In Morris Communications, a publisher sued the Professional Golf Association for monopolizing the publication of real-time golf scores. Id. at 1290-93. The Eleventh Circuit affirmed summary judgment dismissal of the publisher’s claim, holding that the defendant had demonstrated, as a defense, that its conduct had a nonpretextual, valid business justification. Id. at 1297-98. Because the court in Morris Commc'ns affirmed dismissal of the publisher’s monopolization claim on summary judgment, rather than under Rule 12(b)(6), Morris Commc'ns does not support Willis-Knighton’s argument that it is entitled to prevail on its affirmative defense of a non-pretextual, procompetitive justification for its allegedly illegal acquisitions. See id. at 1292.
. While not dispositive of market power, market share often serves as an imperfect proxy for market power. See Domed Stadium Hotel, Inc. v. Holiday Inns, Inc., 732 F.2d 480, 489-90 (5th Cir. 1984) (citing United States v. Aluminum Co. of Am., 148 F.2d 416, 424 (2d Cir. 1945) (Hand, J.)).
. Jebaco also alleged it was injured because the defendants deprived it of an opportunity to compete for the casino bid. Id. The court dismissed this claim as failing to allege antitrust injury, albeit for reasons not relevant to Vantage’s claims. See id. at 321.

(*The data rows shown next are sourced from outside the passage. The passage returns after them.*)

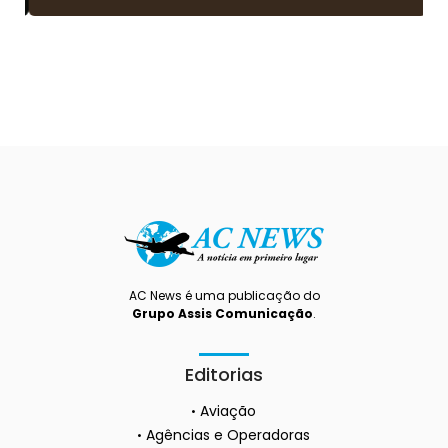
AC News é uma publicação do
Grupo Assis Comunicação
.
Editorias
Aviação
Agências e Operadoras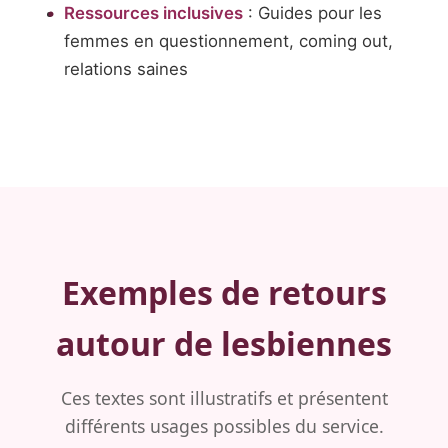
Ressources inclusives
: Guides pour les
femmes en questionnement, coming out,
relations saines
Exemples de retours
autour de lesbiennes
Ces textes sont illustratifs et présentent
différents usages possibles du service.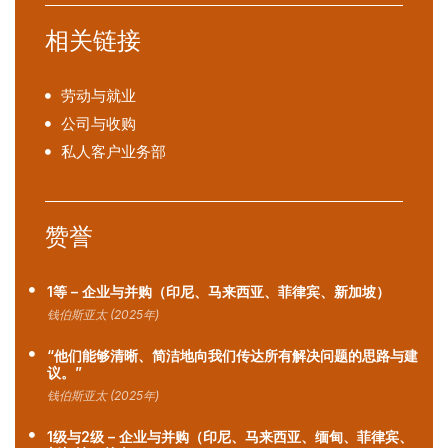
相关链接
劳动与就业
公司与收购
私人客户业务部
赞誉
1等 – 企业与并购（印尼、马来西亚、菲律宾、新加坡）
钱伯斯亚太 (2025年)
“他们能够清晰、简洁地向我们传达所有解决问题的思路与建
议。”
钱伯斯亚太 (2025年)
1级与2级 – 企业与并购（印尼、马来西亚、缅甸、菲律宾、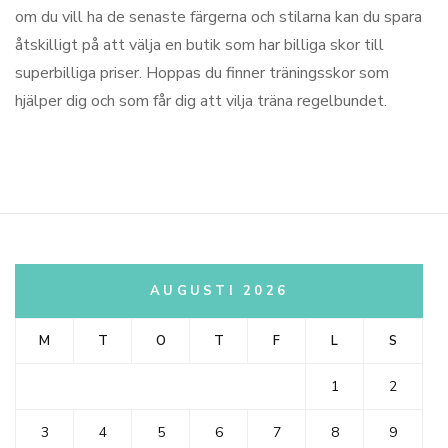
om du vill ha de senaste färgerna och stilarna kan du spara
åtskilligt på att välja en butik som har billiga skor till
superbilliga priser. Hoppas du finner träningsskor som
hjälper dig och som får dig att vilja träna regelbundet.
AUGUSTI 2026
M
T
O
T
F
L
S
1
2
3
4
5
6
7
8
9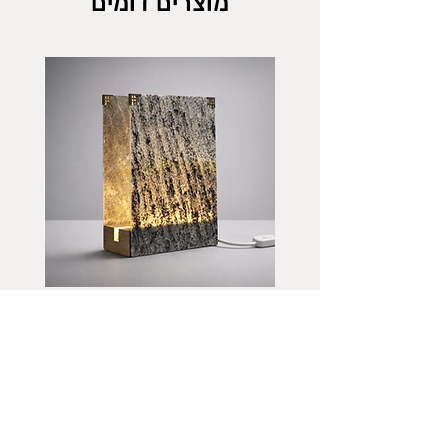
מוצרים דומים
מנורת לילה מאבן טבעית
מחיר
כולל מע״מ
הוספה לסל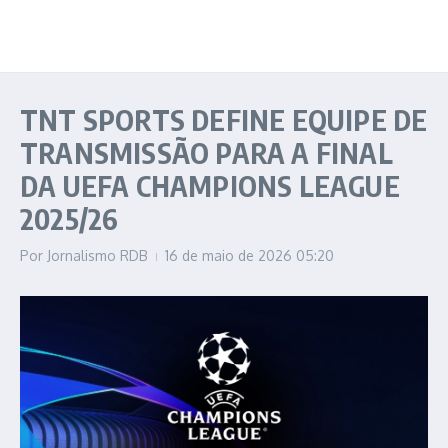
TNT SPORTS DEFINE EQUIPE DE
TRANSMISSÃO PARA A FINAL
DA UEFA CHAMPIONS LEAGUE
2025/26
Por
Jornalismo RDB
16 de maio de 2026
05:20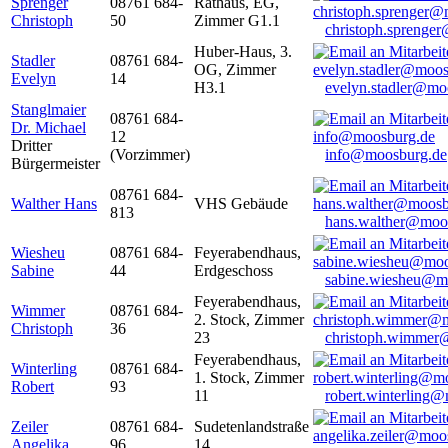
Sprenger
08761 684-
Rathaus, EG,
Christoph
50
Zimmer G1.1
christoph.sprenge
Huber-Haus, 3.
Stadler
08761 684-
OG, Zimmer
Evelyn
14
H3.1
evelyn.stadler@mo
Stanglmaier
08761 684-
Dr. Michael
12
Dritter
(Vorzimmer)
info@moosburg.de
Bürgermeister
08761 684-
Walther Hans
VHS Gebäude
813
hans.walther@moo
Wiesheu
08761 684-
Feyerabendhaus,
Sabine
44
Erdgeschoss
sabine.wiesheu@m
Feyerabendhaus,
Wimmer
08761 684-
2. Stock, Zimmer
Christoph
36
23
christoph.wimmer
Feyerabendhaus,
Winterling
08761 684-
1. Stock, Zimmer
Robert
93
11
robert.winterling
Zeiler
08761 684-
Sudetenlandstraße
Angelika
96
14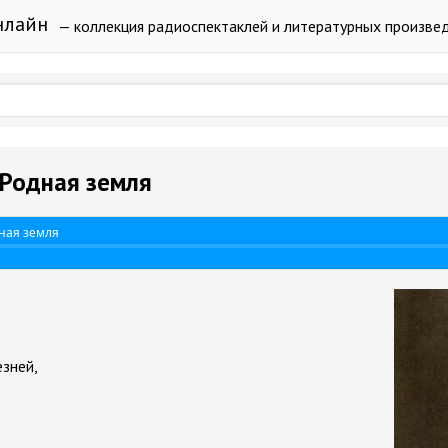
нлайн
— коллекция радиоспектаклей и литературных произве
 Родная земля
дная земля
езней,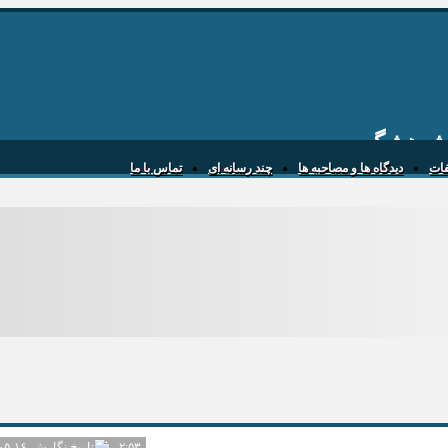
 پژوهشگر
یفات
دیدگاه ها و مصاحبه ها
چند رسانه ای
تماس با ما
۱۴۰۵-۰۵-۱۶
۲:۵۳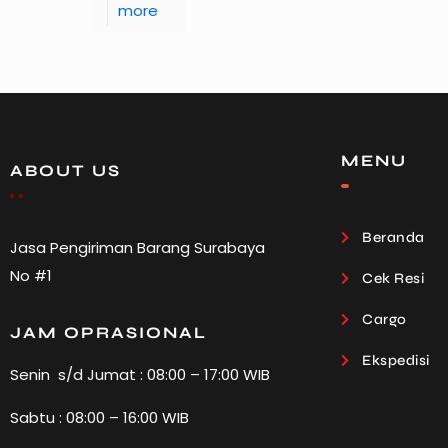
more
MENU
ABOUT US
Beranda
Jasa Pengiriman Barang Surabaya
No #1
Cek Resi
Cargo
JAM OPRASIONAL
Ekspedisi
Senin s/d Jumat : 08:00 – 17:00 WIB
Sabtu : 08:00 – 16:00 WIB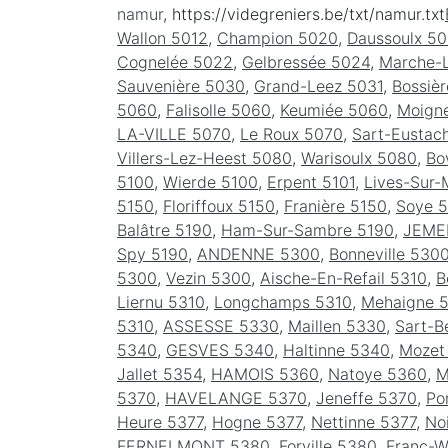
namur
, https://videgreniers.be/txt/namur.txt
Wallon 5012
,
Champion 5020
,
Daussoulx 5
Cognelée 5022
,
Gelbressée 5024
,
Marche-
Sauvenière 5030
,
Grand-Leez 5031
,
Bossiè
5060
,
Falisolle 5060
,
Keumiée 5060
,
Moign
LA-VILLE 5070
,
Le Roux 5070
,
Sart-Eustac
Villers-Lez-Heest 5080
,
Warisoulx 5080
,
Bo
5100
,
Wierde 5100
,
Erpent 5101
,
Lives-Sur-
5150
,
Floriffoux 5150
,
Franière 5150
,
Soye 
Balâtre 5190
,
Ham-Sur-Sambre 5190
,
JEME
Spy 5190
,
ANDENNE 5300
,
Bonneville 530
5300
,
Vezin 5300
,
Aische-En-Refail 5310
,
B
Liernu 5310
,
Longchamps 5310
,
Mehaigne 
5310
,
ASSESSE 5330
,
Maillen 5330
,
Sart-B
5340
,
GESVES 5340
,
Haltinne 5340
,
Mozet
Jallet 5354
,
HAMOIS 5360
,
Natoye 5360
,
M
5370
,
HAVELANGE 5370
,
Jeneffe 5370
,
Po
Heure 5377
,
Hogne 5377
,
Nettinne 5377
,
No
FERNELMONT 5380
,
Forville 5380
,
Franc-W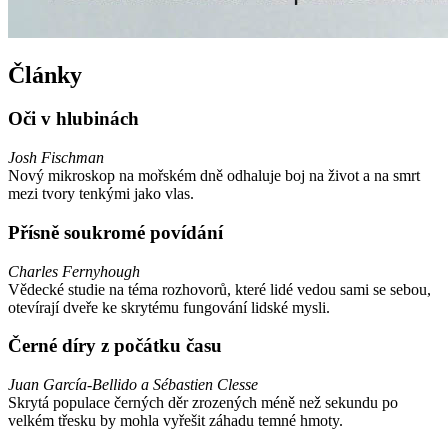
Články
Oči v hlubinách
Josh Fischman
Nový mikroskop na mořském dně odhaluje boj na život a na smrt
mezi tvory tenkými jako vlas.
Přísně soukromé povídání
Charles Fernyhough
Vědecké studie na téma rozhovorů, které lidé vedou sami se sebou,
otevírají dveře ke skrytému fungování lidské mysli.
Černé díry z počátku času
Juan García-Bellido a Sébastien Clesse
Skrytá populace černých děr zrozených méně než sekundu po
velkém třesku by mohla vyřešit záhadu temné hmoty.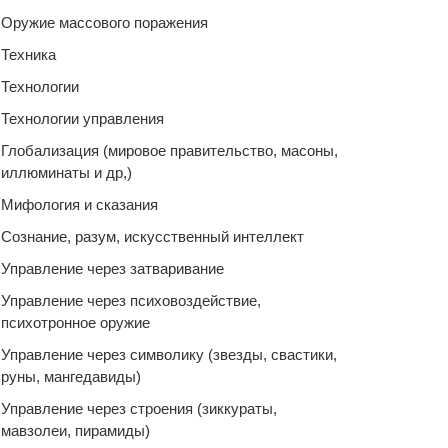
Оружие массового поражения
Техника
Технологии
Технологии управления
Глобализация (мировое правительство, масоны,
иллюминаты и др,)
Мифология и сказания
Сознание, разум, искусственный интеллект
Управление через затваривание
Управление через психовоздействие,
психотронное оружие
Управление через символику (звезды, свастики,
руны, мангедавиды)
Управление через строения (зиккураты,
мавзолеи, пирамиды)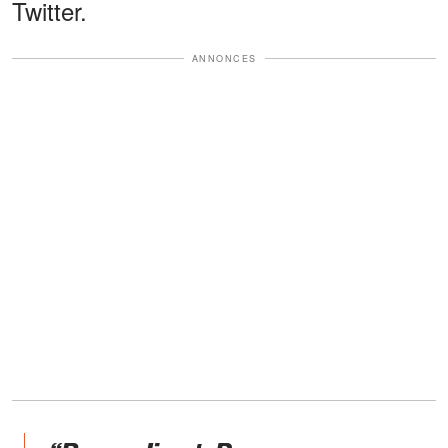
Twitter.
ANNONCES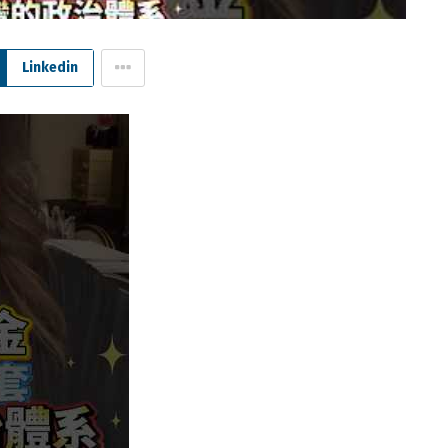
Linkedin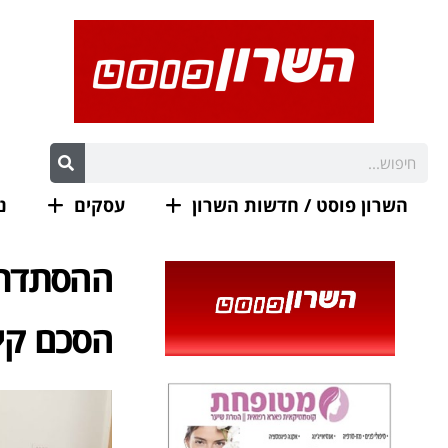
השרון פוסט / חדשות השרון
עסקים
נ
ההסתדרו
הסכם קי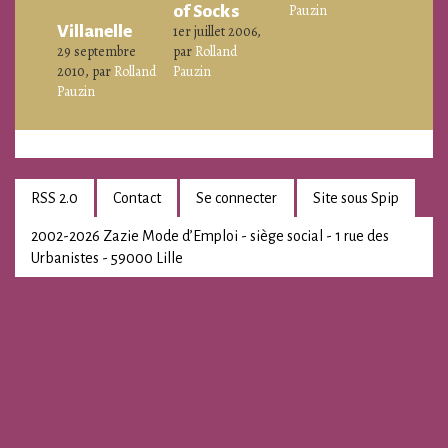
of Socks
Pauzin
Villanelle
1er juillet 2006,
29 septembre
par
Rolland
2010, par
Rolland
Pauzin
Pauzin
RSS 2.0
Contact
Se connecter
Site sous Spip
2002-2026 Zazie Mode d’Emploi - siège social - 1 rue des
Urbanistes - 59000 Lille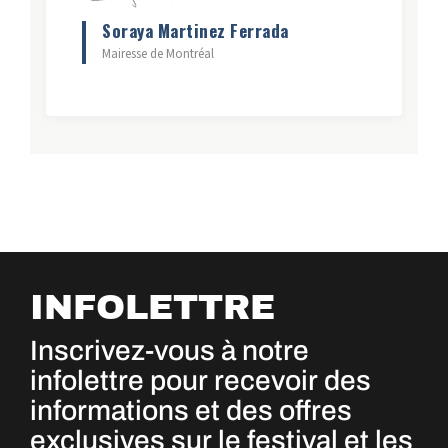
Soraya Martinez Ferrada
Mairesse de Montréal
INFOLETTRE
Inscrivez-vous à notre
infolettre pour recevoir des
informations et des offres
exclusives sur le festival et les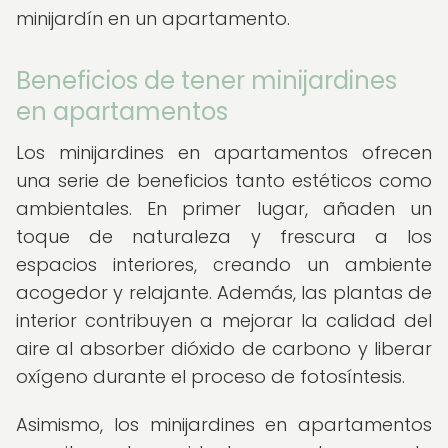
minijardín en un apartamento.
Beneficios de tener minijardines
en apartamentos
Los minijardines en apartamentos ofrecen
una serie de beneficios tanto estéticos como
ambientales. En primer lugar, añaden un
toque de naturaleza y frescura a los
espacios interiores, creando un ambiente
acogedor y relajante. Además, las plantas de
interior contribuyen a mejorar la calidad del
aire al absorber dióxido de carbono y liberar
oxígeno durante el proceso de fotosíntesis.
Asimismo, los minijardines en apartamentos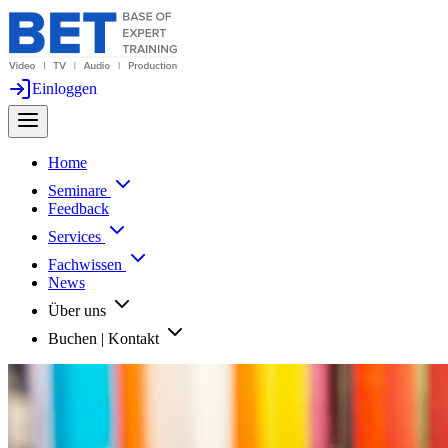
Einloggen
Home
Seminare
Feedback
Services
Fachwissen
News
Über uns
Buchen | Kontakt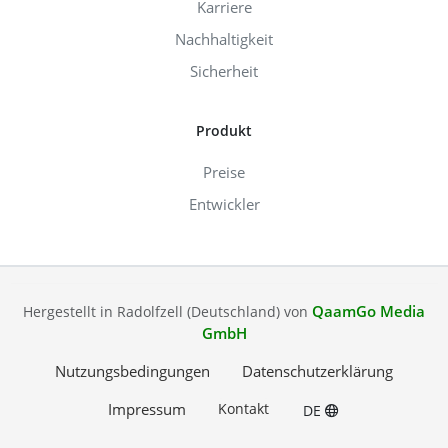
Karriere
Nachhaltigkeit
Sicherheit
Produkt
Preise
Entwickler
QaamGo Media
Hergestellt in Radolfzell (Deutschland) von
GmbH
Nutzungsbedingungen
Datenschutzerklärung
Impressum
Kontakt
DE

. The court also reasoned that there was no antitrust injury because the termination of the lease was the .product of “downstream” allegedly anticompetitive conduct. Id. at 320. The court found that courts generally do not recognize antitrust injury for the termination of a contract or lease that is caused -by "downstream” anticompetitive conduct, i.e., conduct by entities that are closer to the consumer in the stream of commerce than the plaintiff. See id (citing 2 P. Areeda & H. Ho-venkamp, Antitrust Law, 350(f-g), at 422-23 (2d ed. 2000) (“When a downstream firm merely substitutes one supplier for another, there is certainly injury-in-fact to the terminated supplier, but there is rarely antitrust injury.”)). Applying this rule to Jebaco’s claims, the court reasoned that Jebaco had not suffered antitrust injury because it alleged that its lease (assignment) was terminated as a result of anticompetitive acts by casinos operators, which are farther "downstream” in the market for gambling than Jebaco as lessor. Id.
. The court also found "tentative evidence" that these adverse effects would actually occur. Id. at 1357.
. The elements of Vantage’s monopolization claim based on Willis-Knighton's past conduct are (1) Willis-Knighton possessed market power in the relevant market and (2) Willis-Knighton engaged in anticompetitive conduct. See Stearns, 170 F.3d at 522. The elements of Vantage's attempted monopolization claim based on Willis-Knighton's past conduct are (1) Willis-Knighton. engaged in anticompeti-tive conduct, (2) with a specific intent to monopolize, while (3) there was a dangerous probability of Willis-Knighton achieving monopoly power in a relevant market. See Spectrum Sports v. McQuillan, 506 U.S. 447, 456, 113 S.Ct. 884, 122 L.Ed.2d 247 (1993). With respect to the anticompetitive conduct element, where the defendant is alleged to have engaged in a pattern of illegal conduct, courts assess whether a section 2 claim demonstrates anticompetitive conduct by measuring the cumulative effect of the defendant’s allegedly illegal conduct, rather than evaluating each instance of allegedly illegal conduct in isolation. See Assoc. Radio, 624 F.2d at 1356 (‘‘[N]o one of the instances of improper conduct, standing alone, would lead to section 2 liability. Taken together, however, they show a pattern of exclusionary behavior sufficient to support the jury’s verdict.”).